##### Source information #####

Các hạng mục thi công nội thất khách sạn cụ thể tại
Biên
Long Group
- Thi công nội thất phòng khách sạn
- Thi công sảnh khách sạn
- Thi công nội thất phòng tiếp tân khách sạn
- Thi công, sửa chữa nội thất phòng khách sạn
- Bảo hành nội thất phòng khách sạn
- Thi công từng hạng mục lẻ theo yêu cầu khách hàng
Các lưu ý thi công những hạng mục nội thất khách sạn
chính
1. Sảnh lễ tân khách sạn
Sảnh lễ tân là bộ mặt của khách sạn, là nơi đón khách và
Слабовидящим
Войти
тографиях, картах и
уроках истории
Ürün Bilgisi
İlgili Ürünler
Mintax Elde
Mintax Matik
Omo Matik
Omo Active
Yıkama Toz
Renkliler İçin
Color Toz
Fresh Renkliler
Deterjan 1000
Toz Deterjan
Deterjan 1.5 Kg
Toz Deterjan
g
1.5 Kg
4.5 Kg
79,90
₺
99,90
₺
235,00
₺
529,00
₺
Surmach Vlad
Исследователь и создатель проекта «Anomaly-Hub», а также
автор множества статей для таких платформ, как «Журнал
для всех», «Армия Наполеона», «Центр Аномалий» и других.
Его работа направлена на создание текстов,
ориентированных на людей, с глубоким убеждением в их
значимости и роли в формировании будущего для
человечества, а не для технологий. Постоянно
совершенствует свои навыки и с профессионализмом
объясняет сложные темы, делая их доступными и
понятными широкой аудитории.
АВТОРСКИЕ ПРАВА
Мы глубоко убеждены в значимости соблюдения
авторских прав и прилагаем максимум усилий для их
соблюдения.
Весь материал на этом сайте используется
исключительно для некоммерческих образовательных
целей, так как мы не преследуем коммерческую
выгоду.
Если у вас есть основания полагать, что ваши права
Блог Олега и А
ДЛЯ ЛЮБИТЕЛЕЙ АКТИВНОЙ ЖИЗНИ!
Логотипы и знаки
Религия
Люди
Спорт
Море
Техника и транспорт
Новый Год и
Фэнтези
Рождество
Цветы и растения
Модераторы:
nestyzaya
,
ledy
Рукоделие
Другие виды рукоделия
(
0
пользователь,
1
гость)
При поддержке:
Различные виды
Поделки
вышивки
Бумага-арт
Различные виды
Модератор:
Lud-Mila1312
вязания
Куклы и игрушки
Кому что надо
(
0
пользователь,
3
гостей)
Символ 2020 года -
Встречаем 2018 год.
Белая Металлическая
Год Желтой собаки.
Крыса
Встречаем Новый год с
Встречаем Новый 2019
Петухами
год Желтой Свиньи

#####

▶ Exercise aim:
Above are the records; report each line in them that includes the word "hạng".

▶ Exercise solution:
Các hạng mục thi công nội thất khách sạn cụ thể tại
- Thi công từng hạng mục lẻ theo yêu cầu khách hàng
Các lưu ý thi công những hạng mục nội thất khách sạn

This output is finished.